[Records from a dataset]

··········

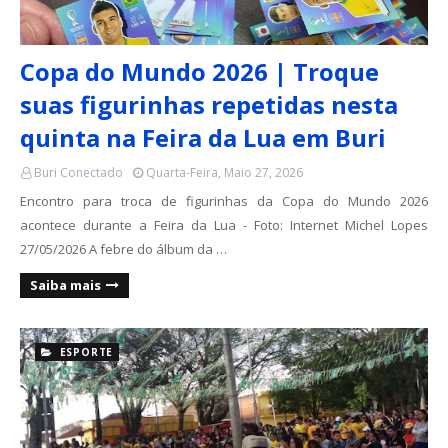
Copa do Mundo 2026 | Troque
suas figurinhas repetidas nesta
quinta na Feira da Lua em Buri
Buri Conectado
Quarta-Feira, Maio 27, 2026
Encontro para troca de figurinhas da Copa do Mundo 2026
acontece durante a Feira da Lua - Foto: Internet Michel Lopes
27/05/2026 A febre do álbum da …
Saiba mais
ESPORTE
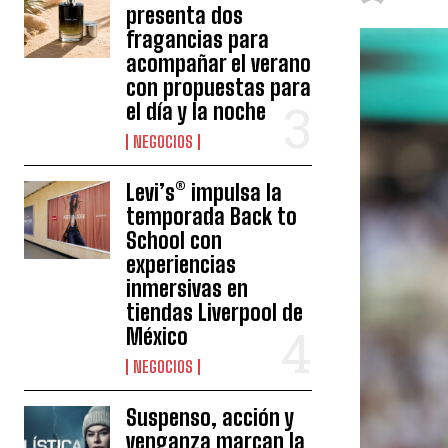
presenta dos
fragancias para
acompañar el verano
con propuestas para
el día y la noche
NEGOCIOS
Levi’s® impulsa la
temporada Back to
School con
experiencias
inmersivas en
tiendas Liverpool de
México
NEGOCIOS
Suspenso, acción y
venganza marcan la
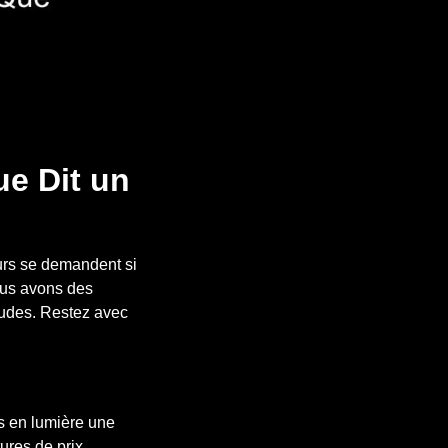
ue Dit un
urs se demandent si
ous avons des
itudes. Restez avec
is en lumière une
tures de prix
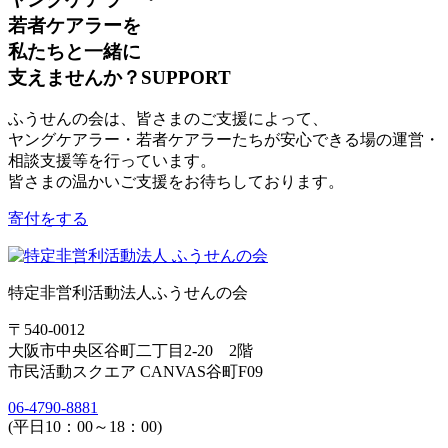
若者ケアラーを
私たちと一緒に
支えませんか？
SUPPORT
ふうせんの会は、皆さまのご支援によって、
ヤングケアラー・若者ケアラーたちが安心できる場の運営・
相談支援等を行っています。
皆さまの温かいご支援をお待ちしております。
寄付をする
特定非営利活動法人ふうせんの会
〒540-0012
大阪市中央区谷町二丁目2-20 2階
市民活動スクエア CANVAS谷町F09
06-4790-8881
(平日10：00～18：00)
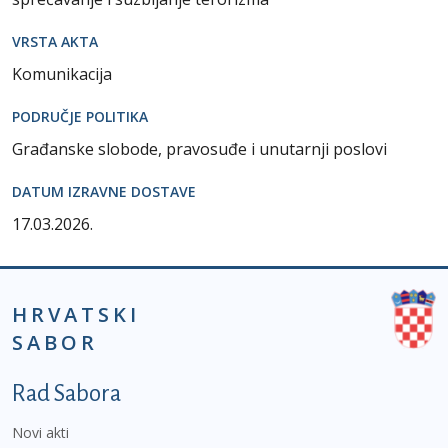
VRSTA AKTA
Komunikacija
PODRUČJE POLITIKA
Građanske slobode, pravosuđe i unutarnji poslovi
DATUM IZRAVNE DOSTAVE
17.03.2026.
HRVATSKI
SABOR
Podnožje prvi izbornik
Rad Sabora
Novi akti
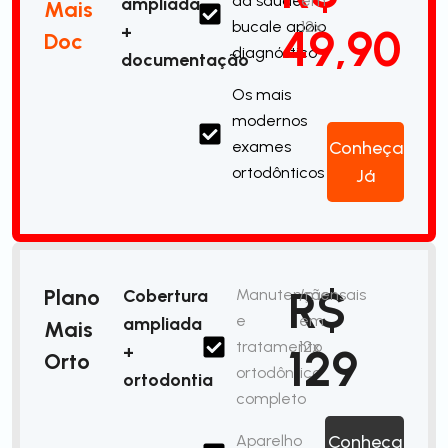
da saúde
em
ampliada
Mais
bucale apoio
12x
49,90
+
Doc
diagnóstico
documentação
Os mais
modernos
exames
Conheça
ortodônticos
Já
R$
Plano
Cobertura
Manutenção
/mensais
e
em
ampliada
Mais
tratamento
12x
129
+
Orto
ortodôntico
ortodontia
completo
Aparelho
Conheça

··········

Pictures excluded, quote all the data above exactly.

Copa do Mundo 2026 | Troque
suas figurinhas repetidas nesta
quinta na Feira da Lua em Buri
Buri Conectado
Quarta-Feira, Maio 27, 2026
Encontro para troca de figurinhas da Copa do Mundo 2026
acontece durante a Feira da Lua - Foto: Internet Michel Lopes
27/05/2026 A febre do álbum da …
Saiba mais
ESPORTE
presenta dos
fragancias para
acompañar el verano
con propuestas para
el día y la noche
NEGOCIOS
Levi’s® impulsa la
temporada Back to
School con
experiencias
inmersivas en
tiendas Liverpool de
México
NEGOCIOS
Suspenso, acción y
venganza marcan la
ue Dit un
urs se demandent si
ous avons des
itudes. Restez avec
is en lumière une
tures de prix
若者ケアラーを
私たちと一緒に
支えませんか？
SUPPORT
ふうせんの会は、皆さまのご支援によって、
ヤングケアラー・若者ケアラーたちが安心できる場の運営・
相談支援等を行っています。
皆さまの温かいご支援をお待ちしております。
寄付をする
特定非営利活動法人ふうせんの会
〒540-0012
大阪市中央区谷町二丁目2-20 2階
市民活動スクエア CANVAS谷町F09
06-4790-8881
(平日10：00～18：00)
VRSTA AKTA
Komunikacija
PODRUČJE POLITIKA
Građanske slobode, pravosuđe i unutarnji poslovi
DATUM IZRAVNE DOSTAVE
17.03.2026.
HRVATSKI
SABOR
Podnožje prvi izbornik
Rad Sabora
Novi akti
da saúde
em
ampliada
Mais
bucale apoio
12x
49,90
+
Doc
diagnóstico
documentação
Os mais
modernos
exames
Conheça
ortodônticos
Já
R$
Plano
Cobertura
Manutenção
/mensais
e
em
ampliada
Mais
tratamento
12x
129
+
Orto
ortodôntico
ortodontia
completo
Aparelho
Conheça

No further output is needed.